One argument, courtesy @Divizna, is as follows. A doubly diminished n-th should be smaller by two semitones than the minor (or perfect) n-th, so the size of a doubly diminished second is -1 semitones because a minor 2nd is 1 semitone.

But how could the size of an interval be negative? What does that even mean? The above argument undoubtedly works for thirds, fourths, and larger intervals, but seconds?

Another argument is as follows. Per the above, a diminished second is of size 0, but then further diminution of the interval would have swapped the higher and lower tones, so you should increase the size, so the size is 1 semitone.
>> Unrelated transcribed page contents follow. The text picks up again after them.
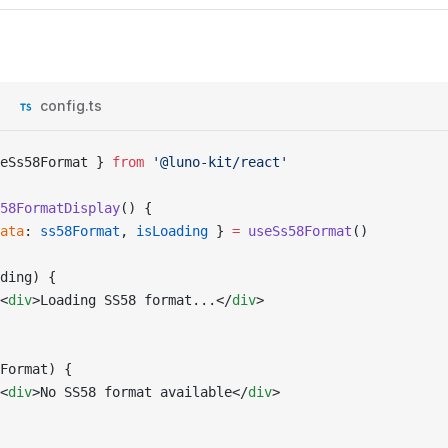
config.ts
eSs58Format } 
from
 '@luno-kit/react'
58FormatDisplay
() {
ata
: 
ss58Format
, 
isLoading
 } 
=
 useSs58Format
()
ding) {
<
div
>Loading SS58 format...</
div
>
Format) {
<
div
>No SS58 format available</
div
>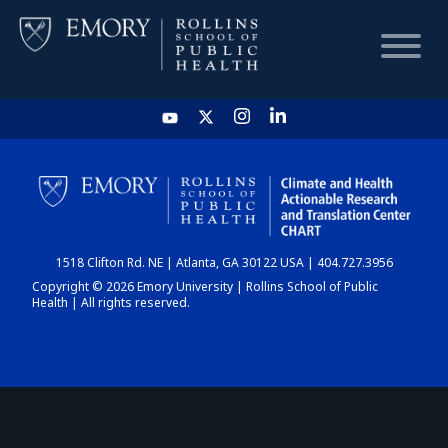
HOME
CHART
1518 Clifton Rd. NE | Atlanta, GA 30122 USA | 404.727.3956
DASHBOARD
Copyright © 2026 Emory University | Rollins School of Public
Health | All rights reserved.
NEWS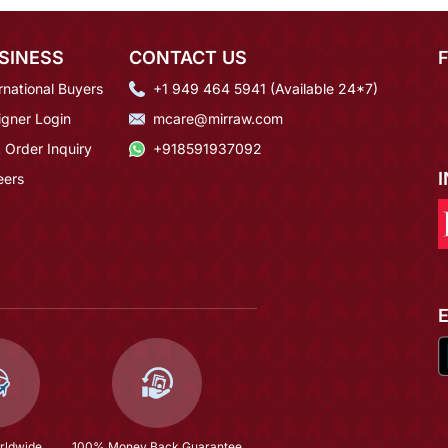
SINESS
CONTACT US
rnational Buyers
+1 949 464 5941 (Available 24*7)
igner Login
mcare@mirraw.com
 Order Inquiry
+918591937092
eers
rldwide
100% Money Back Guarantee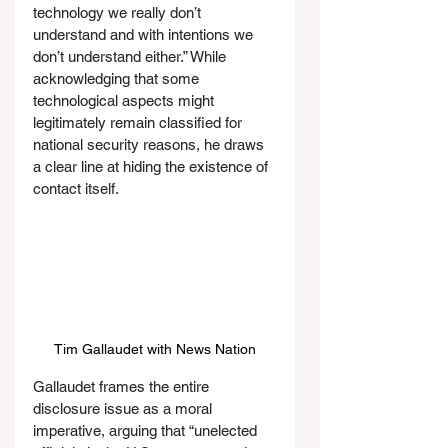
technology we really don’t 
understand and with intentions we 
don’t understand either.” While 
acknowledging that some 
technological aspects might 
legitimately remain classified for 
national security reasons, he draws 
a clear line at hiding the existence of 
contact itself.
Tim Gallaudet with News Nation
Gallaudet frames the entire 
disclosure issue as a moral 
imperative, arguing that “unelected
For instance, E to Fb is a diminished second, but E# is higher than Fb (at least in 12TET, in other tuning system where the two tones do exist one might be able to compare their respective pitches to get either the same or a different result) while E is lower than F.

But the statement "E# is higher than Fb" is in reference to their respective pitches, or rather, frequencies, and if we instead consider the placement of these notes on the staff, the opposite would be true: E# is lower (in staff position) than Fb. Then the swap shouldn't have taken place, and we should just keep subtracting 1 semitone from the size of the interval, hence a doubly diminished second has the size of -1 semitone.

Yet another argument, assuming 12TET: E# and F have the same pitch (frequency), while Fb and E have the same pitch (frequency). So the interval between E# and Fb should have the same size as that between E and F, which is 1 semitone.

But enharmonic does not mean identical, and indeed there are case where it makes a difference. For exmaple, a C# major triad has an E#, not an F; E# to F is a diminished second, not a perfect prime. So it is not clear how this problem wouldn't arise in the above argument.

So, what is the size (how many semitones) of a doubly diminished second? 1? -1? Or are there any other possibility I've missed?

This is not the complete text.